Aperitivo 1 de LAS HIJAS DEL MONSTRUO
—¿Te queda mucho? Se nos ha ocurrido dar una vuelta con las niñas para disfrutar del solecito. Así seguimos enseñándole a Nerea a montar en patines.
—Ahora tengo que volver a empezar. —Hace un gesto con la mano y señala el suelo mojado, que la abuela está pisando sin ninguna consideración—. Lo de los patines, podemos dejarlo para otro momento. A Nere no le gustan mucho y se siente insegura.
—Porque no practica lo suficiente. Es un poco patosa, pero le cogerá el tranquillo, igual que con la bicicleta. Emiliano y yo somos buenos maestros —afirma, con una risita un tanto molesta—. Prueba de ello es que, gracias a nosotros, las tres han aprendido todo lo que saben.
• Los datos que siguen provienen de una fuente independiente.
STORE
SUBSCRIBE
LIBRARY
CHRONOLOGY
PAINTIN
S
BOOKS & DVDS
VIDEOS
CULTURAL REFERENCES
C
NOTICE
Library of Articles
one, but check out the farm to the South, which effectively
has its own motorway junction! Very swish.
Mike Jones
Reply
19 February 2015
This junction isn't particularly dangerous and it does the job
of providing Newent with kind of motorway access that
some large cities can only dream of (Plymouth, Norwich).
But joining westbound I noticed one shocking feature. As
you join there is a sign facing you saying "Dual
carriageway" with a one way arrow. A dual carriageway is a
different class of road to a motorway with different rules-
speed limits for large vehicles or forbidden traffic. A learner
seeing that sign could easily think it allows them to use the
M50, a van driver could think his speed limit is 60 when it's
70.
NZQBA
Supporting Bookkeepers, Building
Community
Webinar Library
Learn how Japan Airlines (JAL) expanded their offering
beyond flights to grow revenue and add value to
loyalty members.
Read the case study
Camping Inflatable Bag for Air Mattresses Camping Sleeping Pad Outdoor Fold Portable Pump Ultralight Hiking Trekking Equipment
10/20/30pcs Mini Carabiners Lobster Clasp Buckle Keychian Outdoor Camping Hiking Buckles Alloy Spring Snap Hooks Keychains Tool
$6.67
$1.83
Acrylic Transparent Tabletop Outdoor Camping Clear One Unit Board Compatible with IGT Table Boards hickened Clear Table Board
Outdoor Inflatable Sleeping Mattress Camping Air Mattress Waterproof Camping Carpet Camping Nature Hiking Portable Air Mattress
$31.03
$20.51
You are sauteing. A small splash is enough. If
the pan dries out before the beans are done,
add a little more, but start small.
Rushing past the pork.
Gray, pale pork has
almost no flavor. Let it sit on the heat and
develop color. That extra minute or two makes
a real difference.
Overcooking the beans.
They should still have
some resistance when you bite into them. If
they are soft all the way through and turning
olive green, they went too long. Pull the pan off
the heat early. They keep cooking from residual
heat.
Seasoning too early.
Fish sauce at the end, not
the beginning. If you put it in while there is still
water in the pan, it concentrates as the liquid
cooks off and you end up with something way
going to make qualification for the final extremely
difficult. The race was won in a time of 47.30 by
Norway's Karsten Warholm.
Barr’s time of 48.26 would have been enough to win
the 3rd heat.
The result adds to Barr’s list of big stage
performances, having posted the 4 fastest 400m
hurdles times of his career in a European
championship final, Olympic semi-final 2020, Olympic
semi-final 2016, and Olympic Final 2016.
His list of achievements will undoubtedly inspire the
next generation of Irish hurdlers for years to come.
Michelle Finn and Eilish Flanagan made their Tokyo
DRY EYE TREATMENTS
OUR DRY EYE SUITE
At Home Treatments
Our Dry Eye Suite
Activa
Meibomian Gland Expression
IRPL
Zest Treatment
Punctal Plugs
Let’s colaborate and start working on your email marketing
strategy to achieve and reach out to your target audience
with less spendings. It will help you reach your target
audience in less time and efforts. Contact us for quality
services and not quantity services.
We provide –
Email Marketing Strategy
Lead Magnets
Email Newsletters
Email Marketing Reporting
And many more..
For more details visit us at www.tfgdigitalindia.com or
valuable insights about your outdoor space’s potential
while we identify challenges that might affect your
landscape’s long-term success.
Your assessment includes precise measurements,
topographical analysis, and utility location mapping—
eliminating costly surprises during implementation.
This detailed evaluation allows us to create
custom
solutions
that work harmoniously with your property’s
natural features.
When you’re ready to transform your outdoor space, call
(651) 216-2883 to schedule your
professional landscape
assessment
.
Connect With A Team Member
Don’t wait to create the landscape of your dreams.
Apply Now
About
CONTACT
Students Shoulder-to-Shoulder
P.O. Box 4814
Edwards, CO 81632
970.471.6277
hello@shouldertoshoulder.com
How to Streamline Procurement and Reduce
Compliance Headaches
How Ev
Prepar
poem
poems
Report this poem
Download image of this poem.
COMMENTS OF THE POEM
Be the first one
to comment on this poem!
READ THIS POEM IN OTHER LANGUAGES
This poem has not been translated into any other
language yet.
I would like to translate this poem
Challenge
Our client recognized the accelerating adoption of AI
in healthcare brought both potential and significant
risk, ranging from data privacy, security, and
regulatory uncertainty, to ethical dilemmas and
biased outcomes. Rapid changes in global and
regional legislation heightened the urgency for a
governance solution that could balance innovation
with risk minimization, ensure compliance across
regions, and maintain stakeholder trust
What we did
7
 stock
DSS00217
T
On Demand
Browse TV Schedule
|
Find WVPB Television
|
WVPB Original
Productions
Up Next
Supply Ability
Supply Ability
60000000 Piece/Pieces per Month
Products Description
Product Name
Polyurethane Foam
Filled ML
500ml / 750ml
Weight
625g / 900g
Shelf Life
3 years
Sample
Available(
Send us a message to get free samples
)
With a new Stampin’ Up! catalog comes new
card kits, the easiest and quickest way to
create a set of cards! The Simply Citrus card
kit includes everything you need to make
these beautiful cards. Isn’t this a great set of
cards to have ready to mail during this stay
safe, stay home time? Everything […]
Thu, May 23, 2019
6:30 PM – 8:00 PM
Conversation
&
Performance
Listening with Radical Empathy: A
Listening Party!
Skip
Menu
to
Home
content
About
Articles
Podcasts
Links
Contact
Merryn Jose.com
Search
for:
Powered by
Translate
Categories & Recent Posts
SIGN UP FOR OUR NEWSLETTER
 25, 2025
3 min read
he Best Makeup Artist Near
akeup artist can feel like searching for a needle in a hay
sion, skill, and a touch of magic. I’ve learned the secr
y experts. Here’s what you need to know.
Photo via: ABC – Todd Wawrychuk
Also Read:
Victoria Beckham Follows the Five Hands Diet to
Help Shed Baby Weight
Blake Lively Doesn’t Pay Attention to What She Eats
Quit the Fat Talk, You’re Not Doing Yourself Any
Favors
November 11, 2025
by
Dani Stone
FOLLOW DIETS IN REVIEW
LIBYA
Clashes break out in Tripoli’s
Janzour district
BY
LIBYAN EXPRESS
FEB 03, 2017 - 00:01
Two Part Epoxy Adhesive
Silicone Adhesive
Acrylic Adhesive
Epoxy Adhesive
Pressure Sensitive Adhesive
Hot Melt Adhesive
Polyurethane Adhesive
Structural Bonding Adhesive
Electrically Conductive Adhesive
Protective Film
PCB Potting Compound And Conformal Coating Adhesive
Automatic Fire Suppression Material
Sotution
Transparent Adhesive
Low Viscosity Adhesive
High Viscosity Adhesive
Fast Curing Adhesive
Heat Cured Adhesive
Uy, si me disculpas, tengo que deshacerme del ajoblanco. Luego ya vuelves a darle una agüita.
La abuela cierra la puerta en las narices de mi madre, que se queda muy quieta en el pasillo, a oscuras. Me acerco despacio y entrelazo mis dedos con los suyos. Tras unos segundos en los que parece que ni siquiera respira, tira de mí con suavidad hasta el office.
—¿Te encuentras bien?
La calidez de su sonrisa podría competir con la del mismo sol. Aunque sea fingida, como la de ahora.
—Sí, cielo. ¿Y tú?
—El ajoblanco estaba vomitivo.
—Como siempre, vamos.
—Ajá.
—¿Quieres ponerte los dichosos patines?
—Prefiero que me saques una muela con tus pinzas de depilar. Sin anestesia.
Las carcajadas de mamá son lo mejor de este mundo. Lástima que cada vez cueste más conseguirlas. Y que duren tan poquito.
—Que si os han enseñado a comer, a hablar, a andar, a no mearos, a montar en bicicleta, en patines… Y yo, ¿qué? ¿He pasado los últimos dieciocho años en un balneario?
Le rodeo las caderas, aprieto los párpados con fuerza y atesoro este momento que, aunque triste, es solo nuestro.
—Mami, tu huella está por todas partes. Cuando crezcamos, nadie podrá dudar de quién nos hizo como somos.
Esta vez, cuando sonríe, con lágrimas en los ojos, es de verdad.